Raina reached out for the reliquary, but stopped just short of touching it. “If she tries anything...” She let the sentence hang in the air.
I nodded my assent, hoping the uncertainty and mild nausea I was feeling didn’t show on my face.
Raina grasped the marble orb, and her eyes got that far-away look that they always got when she was inside the reliquary. For my part, I watched Linda intently, waiting for any sign of betrayal.
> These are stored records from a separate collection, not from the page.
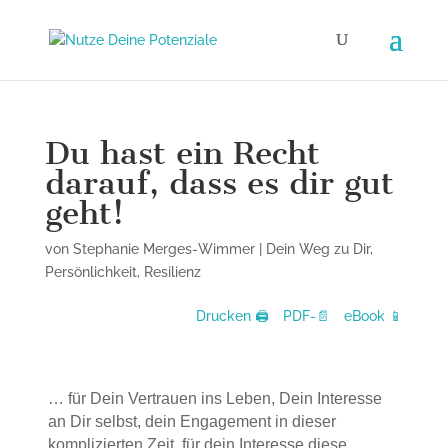
Du hast ein Recht
darauf, dass es dir gut
geht!
von
Stephanie Merges-Wimmer
|
Dein Weg zu Dir
,
Persönlichkeit
,
Resilienz
Drucken 🖨
PDF-📄
eBook 📱
… für Dein Vertrauen ins Leben, Dein Interesse
an Dir selbst, dein Engagement in dieser
komplizierten Zeit, für dein Interesse diese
Not that I knew what one would look like, exactly.
“I should very much like to study you … Raul, was it?” she said after a few minutes of silence. “Compatibility with the advanced model is exceedingly rare -- about one in a hundred -- and I was not able to discover why before my … departure.”
My blank look must have conveyed my lack of understanding, because she laughed softly. “I’m sorry, this must be so new and strange for you.” I hadn’t realized until now, but her manner had gotten progressively warmer since Raina and I had first stepped into the apartment. Now she seemed almost friendly.
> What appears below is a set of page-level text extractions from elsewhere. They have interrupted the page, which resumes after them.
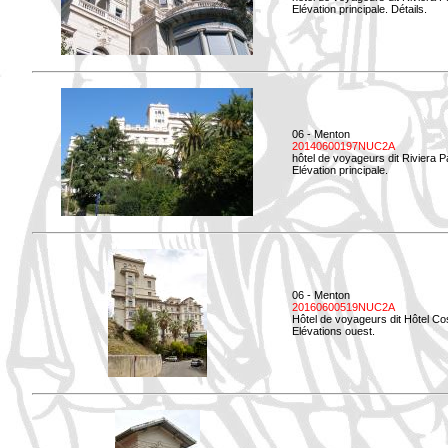
Elévation principale. Détails.
06 - Menton
20140600197NUC2A
hôtel de voyageurs dit Riviera 
Elévation principale.
06 - Menton
20160600519NUC2A
Hôtel de voyageurs dit Hôtel Co
Elévations ouest.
“Has anyone ever told you you’re not much of a conversationalist?” She asked after another minute of silence. I caught a hint of a smile at the corners of her mouth, and I couldn’t help but chuckle.
Raina came out of the reliquary, and her eyes immediately focused and widened. She whirled to face me. “She’s telling the truth.”
“How do you store memories in a reliquary?” I asked, turning toward Linda. “Did you take an acolyte with you when you left?”
Linda shook her head, looking amused. “I made modifications to the Keeper implant,” she said. “Mine allows me two-way access to the reliquary. I can’t pull out another person’s memory, but I can store and retrieve my own whenever I wish. With much higher clarity than normal, as well.”
“That’s impossible,” I said, frowning. “The acolyte implant co-opts the speech centers of the brain to handle the encoding. Even if you could add that functionality to the Keeper implant, how are you able to speak?” I glanced at Raul, who was absent-mindedly rubbing his throat. No doubt he would be interested in this answer as well.
She looked down at the polished wooden floorboards. “You aren’t going to like this,” she said wryly, “But I don’t know.”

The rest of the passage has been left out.